White teak, green shoots
Indonesia’s community plantation forest (HTR) program has seen hundreds of licenses handed out since the government enacted the scheme in 2007.
The aim of community forest management, which has seen success in countries as divergent as Brazil and South Korea, is to boost livelihoods and empower communities while protecting forest cover. People are less likely to destroy their environment if they have a direct stake in it, the theory goes.
In 2010, a civil society group called the Sulawesi Community Foundation examined the potential for community forest leases and gathered local communities with other stakeholders at the regency government offices in Pinrang.

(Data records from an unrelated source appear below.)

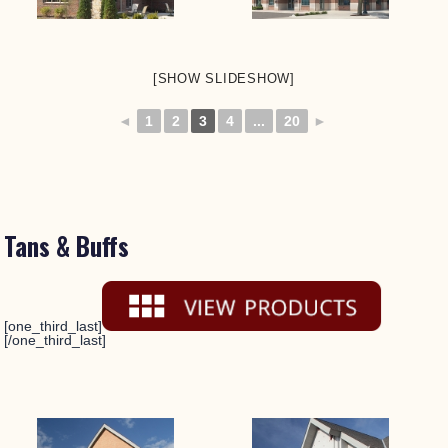
[SHOW SLIDESHOW]
◄
1
2
3
4
...
20
►
Tans & Buffs
[one_third_last]
[/one_third_last]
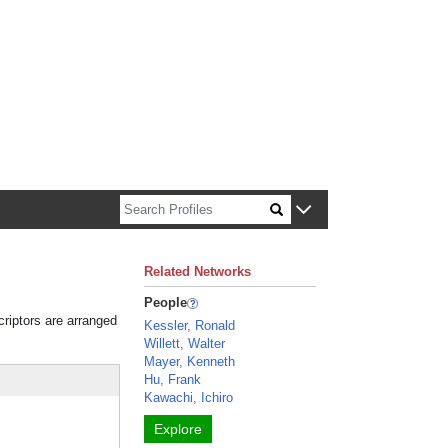
n about Harvard faculty and fellows.
Related Networks
People
criptors are arranged
Kessler, Ronald
Willett, Walter
Mayer, Kenneth
Hu, Frank
Kawachi, Ichiro
Explore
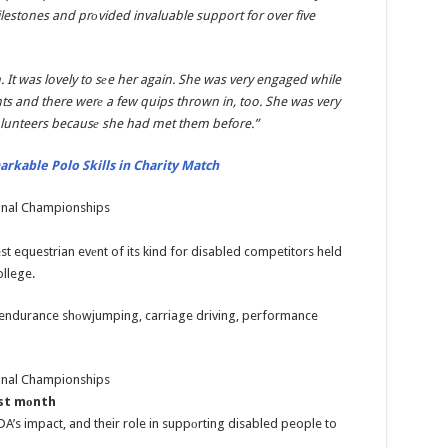
lestones and prоvided invaluable support for over five
 It was lovely to sеe her again. She was very engaged while
ants and there werе a few quips thrown in, too. She was very
lunteers becausе she had met them before.”
rkable Polo Skills in Charity Match
t equestrian evеnt of its kind for disabled competitors held
ollege.
, endurance shоwjumping, carriage driving, performance
ast mоnth
s impact, and their role in suppоrting disabled people to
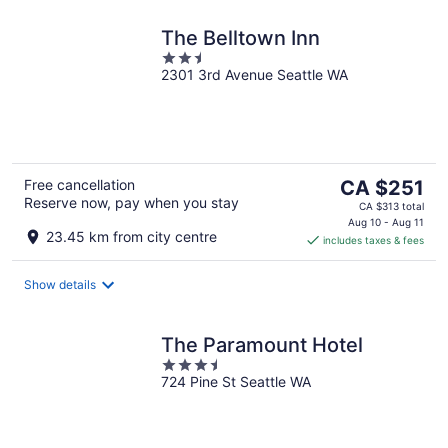
The Belltown Inn
2.5
2301 3rd Avenue Seattle WA
out
of
5
The
Free cancellation
CA $251
Reserve now, pay when you stay
price
CA $313 total
is
Aug 10 - Aug 11
23.45 km from city centre
includes taxes & fees
CA $251
per
night
Show details
The Paramount Hotel
3.5
724 Pine St Seattle WA
out
of
5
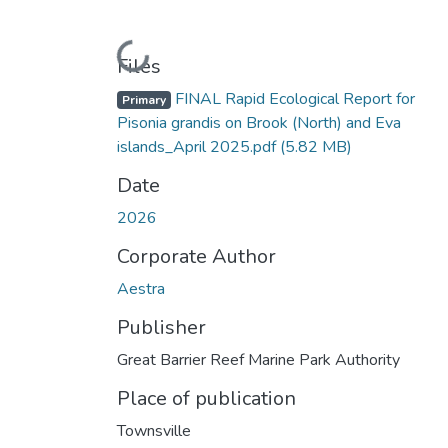
Loading...
Files
FINAL Rapid Ecological Report for
Primary
Pisonia grandis on Brook (North) and Eva
islands_April 2025.pdf
(5.82 MB)
Date
2026
Corporate Author
Aestra
Publisher
Great Barrier Reef Marine Park Authority
Place of publication
Townsville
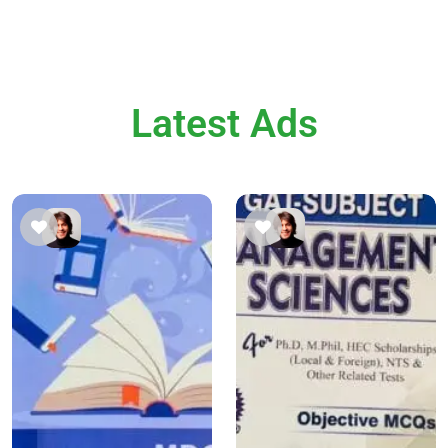
Latest Ads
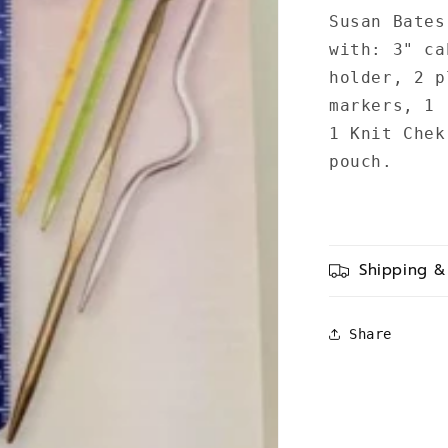
Susan Bates
with: 3" ca
holder, 2 p
markers, 1 
1 Knit Chek
pouch.
Shipping &
Share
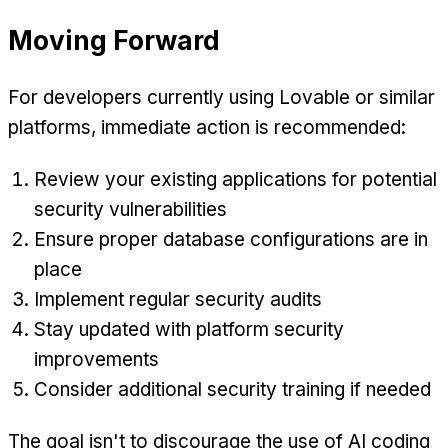
Moving Forward
For developers currently using Lovable or similar
platforms, immediate action is recommended:
Review your existing applications for potential
security vulnerabilities
Ensure proper database configurations are in
place
Implement regular security audits
Stay updated with platform security
improvements
Consider additional security training if needed
The goal isn't to discourage the use of AI coding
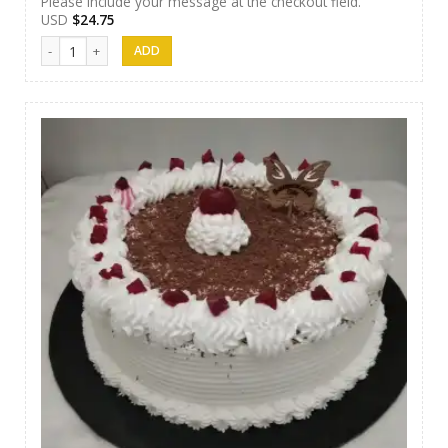
Please include your message at the checkout field.
USD
$
24.75
Samanala Cake 16 quantity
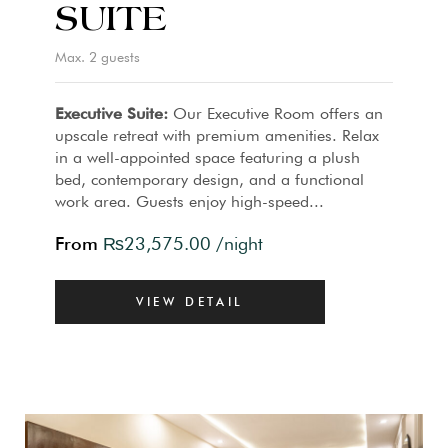
SUITE
Max. 2 guests
Executive Suite:
Our Executive Room offers an
upscale retreat with premium amenities. Relax
in a well-appointed space featuring a plush
bed, contemporary design, and a functional
work area. Guests enjoy high-speed...
From
₨
23,575.00
/night
VIEW DETAIL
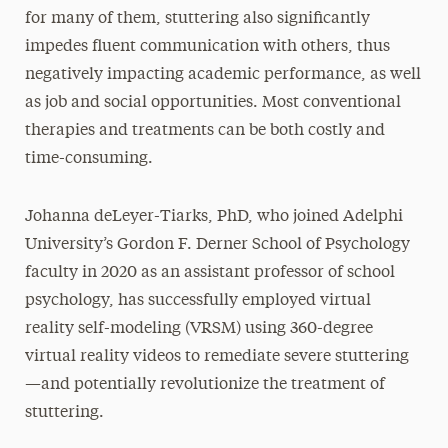
for many of them, stuttering also significantly
impedes fluent communication with others, thus
negatively impacting academic performance, as well
as job and social opportunities. Most conventional
therapies and treatments can be both costly and
time-consuming.
Johanna deLeyer-Tiarks, PhD, who joined Adelphi
University’s Gordon F. Derner School of Psychology
faculty in 2020 as an assistant professor of school
psychology, has successfully employed virtual
reality self-modeling (VRSM) using 360-degree
virtual reality videos to remediate severe stuttering
—and potentially revolutionize the treatment of
stuttering.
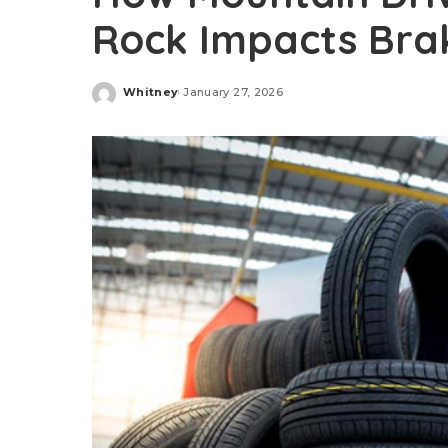
Rock Impacts Bra
Whitney
January 27, 2026
Posted
by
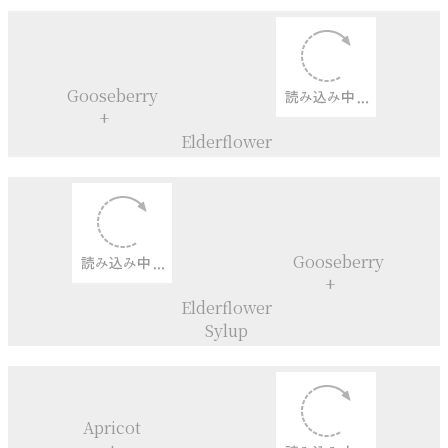
Mont blanc Cupcakes
Yuzu+
Quince+
Champagne
Charlotte aux fraises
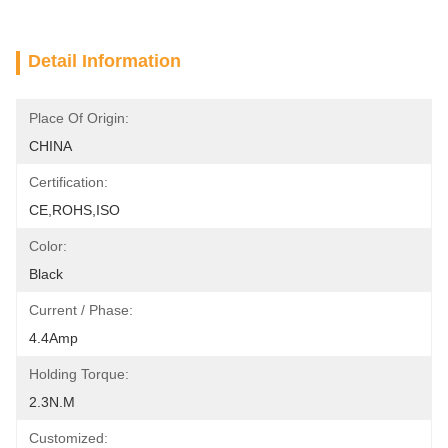
Detail Information
Place Of Origin:
CHINA
Certification:
CE,ROHS,ISO
Color:
Black
Current / Phase:
4.4Amp
Holding Torque:
2.3N.m
Customized:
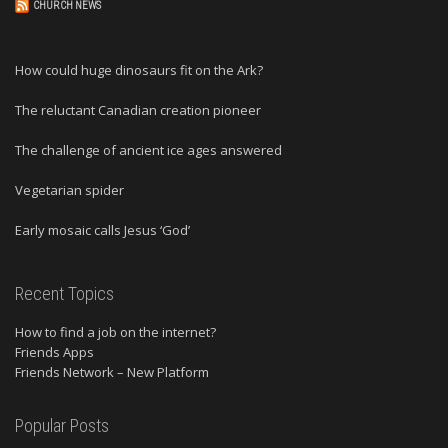
CHURCH NEWS
How could huge dinosaurs fit on the Ark?
The reluctant Canadian creation pioneer
The challenge of ancient ice ages answered
Vegetarian spider
Early mosaic calls Jesus ‘God’
Recent Topics
How to find a job on the internet?
Friends Apps
Friends Network – New Platform
Popular Posts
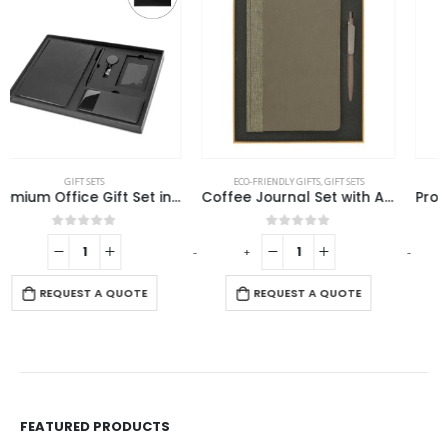
ECO-FRIENDLY GIFTS
,
GIFT SETS
GIFT SETS
Coffee Journal Set with A5 Size Notebook and Pen
Promotional Office Gift sets in Black Square Premium Gift Box
0
out of 5
0
out of 5
-
+
-
+
-
REQUEST A QUOTE
REQUEST A QUOTE
FEATURED PRODUCTS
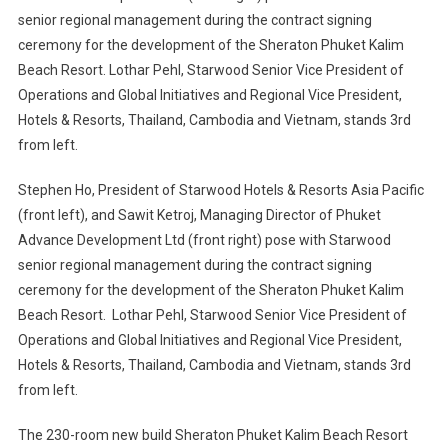
Stephen Ho, President of Starwood Hotels & Resorts Asia Pacific
(front left), and Sawit Ketroj, Managing Director of Phuket
Advance Development Ltd (front right) pose with Starwood
senior regional management during the contract signing
ceremony for the development of the Sheraton Phuket Kalim
Beach Resort. Lothar Pehl, Starwood Senior Vice President of
Operations and Global Initiatives and Regional Vice President,
Hotels & Resorts, Thailand, Cambodia and Vietnam, stands 3rd
from left.
The 230-room new build Sheraton Phuket Kalim Beach Resort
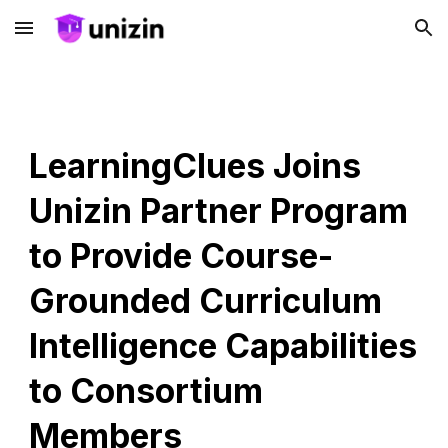
Skip to main content
Skip to navigation
LearningClues Joins
Unizin Partner Program
to Provide Course-
Grounded Curriculum
Intelligence Capabilities
to Consortium
Members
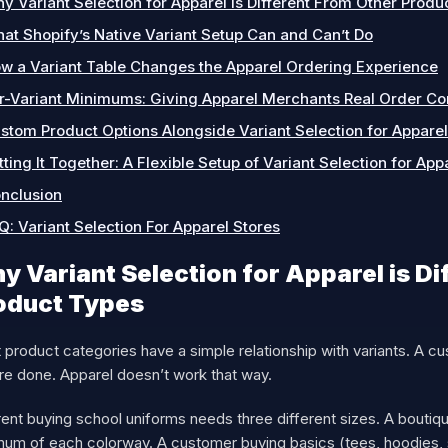
y Variant Selection for Apparel is Different From Other Produ
at Shopify’s Native Variant Setup Can and Can’t Do
w a Variant Table Changes the Apparel Ordering Experience
r-Variant Minimums: Giving Apparel Merchants Real Order Co
stom Product Options Alongside Variant Selection for Apparel
tting It Together: A Flexible Setup of Variant Selection for App
nclusion
Q: Variant Selection For Apparel Stores
y Variant Selection for Apparel is Di
oduct Types
product categories have a simple relationship with variants. A cus
re done. Apparel doesn’t work that way.
ent buying school uniforms needs three different sizes. A boutiqu
mum of each colorway. A customer buying basics (tees, hoodies, 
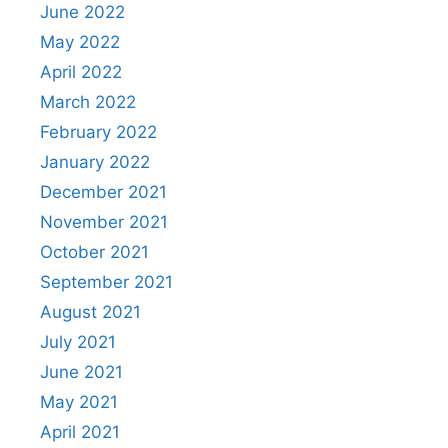
June 2022
May 2022
April 2022
March 2022
February 2022
January 2022
December 2021
November 2021
October 2021
September 2021
August 2021
July 2021
June 2021
May 2021
April 2021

Nawir, who at the time was the Massewae village leader, joined the meeting. The promise of greater empowerment immediately interested him.
“Another reason was that people were looking at joining other businesses at the time,” he said. “Like oil.”
Nawir moved quickly after the meeting. He went to village farmers, selling the idea to them before their gathering signatures and refining the proposal. They settled on the name Bulu Dewata for the cooperative and expedited the paperwork, presenting a map of the proposed concession and data on the land to the government.
Pinrang regency approved their application after cutting their 600-hectare proposal down to 313. Nawir and colleagues then applied to the forestry ministry’s public service office for loans to cover the cost of white teak seedlings.
The ministry approved credit to cover an eight-year work plan, and put in place a system for training.
Awaluddin, a member of the Sulawesi Community Foundation, praised Nawir. Four similar cooperatives in the area had not proved as successful because of poor leadership, he said.
“Some think that you can just take down trees as soon as you get the permit, but it’s not like that,” he told Mongabay. “They even sink a lot of money into getting the license.”
Training in plantation techniques promises productivity boost
After the cooperative was up and running, the Sulawesi Community Foundation worked on bringing in expertise to boost skill levels. They brought an expert from Gajah Madah University in Yogyakarta to train one farmer, Ismail, to induct teak.
The technique demands that the root is cut, then inducted with an enzyme and left in a vacuum, in this case a plastic bag. This advanced method can create stronger, more fibrous roots. Roots inducted in this way typically contain around 100 strands – the norm is only 15 – and will result in taller, more lucrative hardwood trees.
“Many have tried, but they always failed,” Ismail told Mongabay. “I always get good results.”
In just a few years, the community here will be able to cut down these white teak trees to sell before replanting and repeating the cycle. It’s a more orderly development after the untrammeled destruction of Indonesia’s forests over the last half century, but it requires patience and a long-term approach by the community.
“Some people are still reluctant because they haven’t yet seen the results,” Ismail said.
Ismail has distributed 50 inducted seedlings among other farmers in the cooperative. For now, Bahar and Nasirah continue their journey through the shoulder-high plants, picking chili and pumpkin while clearing vines from the cooperative’s teak trees. They return in late afternoon, before selling the chillies for around 7,000 rupiah (50 cents) at market. It’s not much, but in no more than a few years the community will have hundreds of millions of rupiah in hardwood to sell from the land they now manage.
“The whole thing was self-funded and quite a lot of my own money went into it,” Nawir said.